The Stralau peninsula was an ideal location for small and large shipyards alike. Three of the larger companies became well-known: The “Stern” Spree-Havel steam navigation society, founded in 1888, took over a small shipping company in what was then Dorfstraße in 1889. The shipping company and the shipyard worked together until 1931. Its successor was the Stern und Kreisschiffahrt GmbH, which operated under the name “Weiße Flotte” in the GDR. In 1892, Wilhelm Deutsch purchased a shipyard in Tunnelstraße and built rowboats there. One of the most well-known boatyards in Stralau was the Hansa-Werft at Tunnelstraße 41/42, founded in 1911 by the Geppert brothers. The Hansa-Werft moved to Stralau in 1925 and specialized in yacht construction. The shipyard exists to this day.
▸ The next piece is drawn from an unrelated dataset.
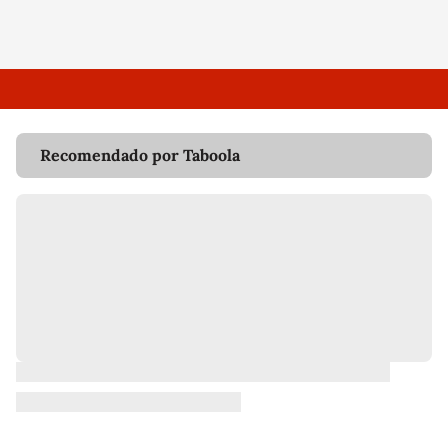
Recomendado por Taboola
From very early on, people sailed and rowed in the waters surrounding Stralau. In 1835 in the local pub “Alte Taverne” in what was then Dorfstraße (today Alt-Stralau 25), a group of Berlin residents founded the oldest sailing club in Germany, the Tavernengesellschaft (tavern society). In 1891 the Fraternitas sailing club was founded, the first such club for Germany’s working class. Already in 1876, young businessmen had founded the Berliner Ruderverein (Berlin rowing club) in Stralau. In 1901 the Märkischer Ruderverein, another local rowing club, came into being.
There were also working-class clubs in Stralau whose names said it all, such as the rowing association Vorwärts (forward), founded in 1892, and the Freiheit (freedom) rowing club, founded in 1902. In the face of heavy opposition from many men, the Märkischer Ruderverein introduced a women’s division in 1908/09. In 1913, as the result of joining the German Rowing Association, the women’s division was forced to become a club exclusively for women, called the Berliner Ruderverein “Frigga.”
Lest the hobby fishermen be forgotten: Even Germany’s oldest club for hobby fishermen, Angelfreunde 1866, was also founded in Stralau.